Thankfully, due to recent developments, you might not need that advice – at least when it comes to consumer financial products.
A few weeks ago, the Consumer Financial Protection Bureau, created by the Dodd-Frank legislation in the wake the 2008 financial crisis, officially recommended a ban on mandatory arbitration and class waiver clauses in consumer financial products contracts. (See Summary of Proposal at the end of this blog entry.)
The official proposal, spurred by a report and supplemental report indicating how draconian, adhesive arbitration clauses and class waivers are stripping consumers of their rights against powerful corporations, has been brewing for some time. But the bureau’s decision to officially recommend the proposal is monumental—game changing—for consumers of financial products, i.e., pretty much everybody. Class-action litigation is the only method for keeping corporations from bilking a small amount of money from a large amount of people. This proposal would reinvigorate those rights. It only applies to consumer financial products—banking transactions, mortgages, payday loans, etc.—but that is a large chunk of the crucial contracts we enter into on a daily basis, and it’s a rare win for consumers, who have been beaten down by pro-business rulings on arbitration issues for decades.
You can do your part to help the cause. The proposal currently is in what is called a “comments period” wherein the bureau is fielding input from the public. You know the banks will pay their lobbyists millions between now and the end of the comments period to try to thwart this common sense plan. Don’t let them! Contact the Consumer Financial Protection Bureau and let them know you support the proposal by:
- Email: FederalRegisterComments@cfpb.gov.
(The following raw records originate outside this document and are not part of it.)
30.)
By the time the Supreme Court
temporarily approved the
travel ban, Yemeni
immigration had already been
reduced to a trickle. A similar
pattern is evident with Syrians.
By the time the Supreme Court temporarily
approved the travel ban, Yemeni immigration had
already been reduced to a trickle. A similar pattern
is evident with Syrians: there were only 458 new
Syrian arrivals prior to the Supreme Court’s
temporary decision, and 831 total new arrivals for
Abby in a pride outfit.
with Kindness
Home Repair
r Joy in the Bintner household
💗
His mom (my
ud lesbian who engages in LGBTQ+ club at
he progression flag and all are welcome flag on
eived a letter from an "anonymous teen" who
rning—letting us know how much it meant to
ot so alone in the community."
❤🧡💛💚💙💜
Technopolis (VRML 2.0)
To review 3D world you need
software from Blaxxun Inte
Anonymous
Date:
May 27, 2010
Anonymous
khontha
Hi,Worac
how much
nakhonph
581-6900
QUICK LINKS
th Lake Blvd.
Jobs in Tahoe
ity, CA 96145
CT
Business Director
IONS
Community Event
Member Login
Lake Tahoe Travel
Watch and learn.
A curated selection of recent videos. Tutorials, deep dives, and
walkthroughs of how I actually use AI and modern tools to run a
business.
Include Docket No. CFPB-2016-0020 or RIN 3170-AA51 in the subject line of the email.
- Electronic: http://www.regulations.gov. Follow the instructions for submitting comments.
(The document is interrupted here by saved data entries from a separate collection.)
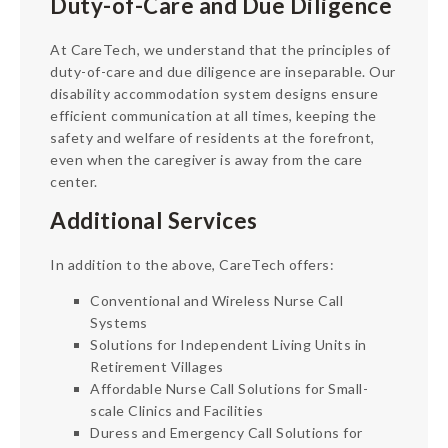
Duty-of-Care and Due Diligence
At CareTech, we understand that the principles of
duty-of-care and due diligence are inseparable. Our
disability accommodation system designs ensure
efficient communication at all times, keeping the
safety and welfare of residents at the forefront,
even when the caregiver is away from the care
center.
Additional Services
In addition to the above, CareTech offers:
Conventional and Wireless Nurse Call
Systems
Solutions for Independent Living Units in
Retirement Villages
Affordable Nurse Call Solutions for Small-
scale Clinics and Facilities
Duress and Emergency Call Solutions for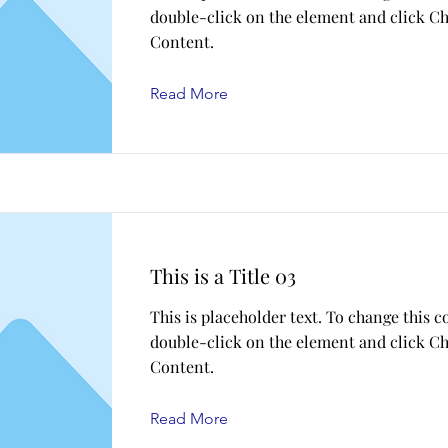
double-click on the element and click C
Content.
Read More
This is a Title 03
This is placeholder text. To change this c
double-click on the element and click C
Content.
Read More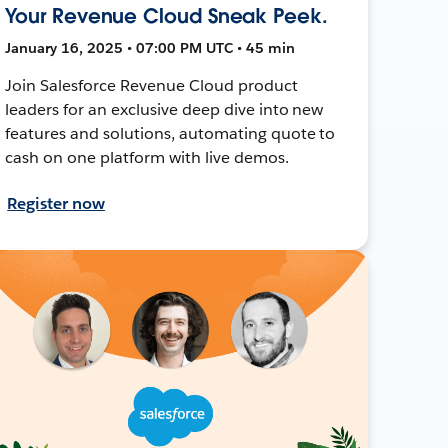
Your Revenue Cloud Sneak Peek.
January 16, 2025 • 07:00 PM UTC • 45 min
Join Salesforce Revenue Cloud product
leaders for an exclusive deep dive into new
features and solutions, automating quote to
cash on one platform with live demos.
Register now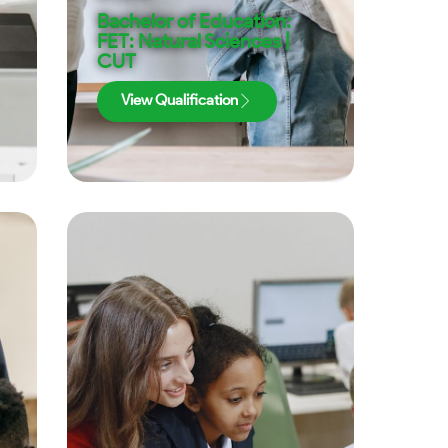
Bachelor of Education:
FET: Natural Sciences |
CUT
View Qualification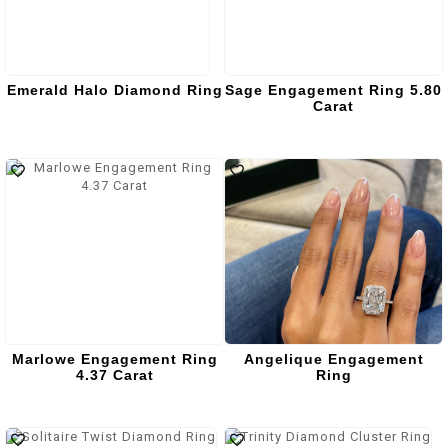
Emerald Halo Diamond Ring
Sage Engagement Ring 5.80
Carat
Marlowe Engagement Ring
Angelique Engagement
4.37 Carat
Ring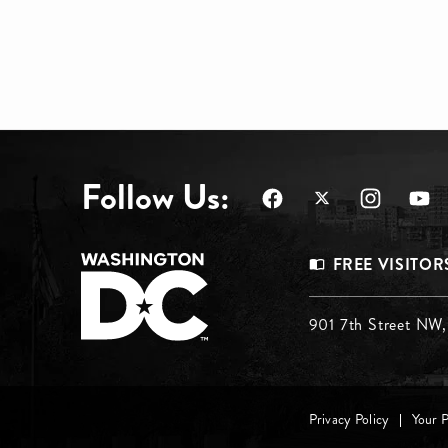
Follow Us:
Footer
FREE VISITOR
Menu
Footer
901 7th Street NW
Top
Menu
Footer
Middle
Privacy Policy
Your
- Mail: Monica Jackson, Office of the Executive Secretary, Consumer Financial Protection Bureau, 1700 G Street, NW., Washington, DC 20552.
- Hand Delivery/Courier: Monica Jackson, Office of the Executive Secretary, Consumer Financial Protection Bureau, 1275 First Street, NE., Washington, DC 20002.
A Summary of the Proposal
First, the proposed rule would prohibit covered providers of certain consumer financial products and services from using an agreement with a consumer that provides for arbitration of any future dispute between the parties to bar the consumer from filing or participating in a class action with respect to the covered consumer financial product or service. Second, the proposal would require a covered provider that is involved in an arbitration pursuant to a pre-dispute arbitration agreement to submit specified arbitral records to the Bureau.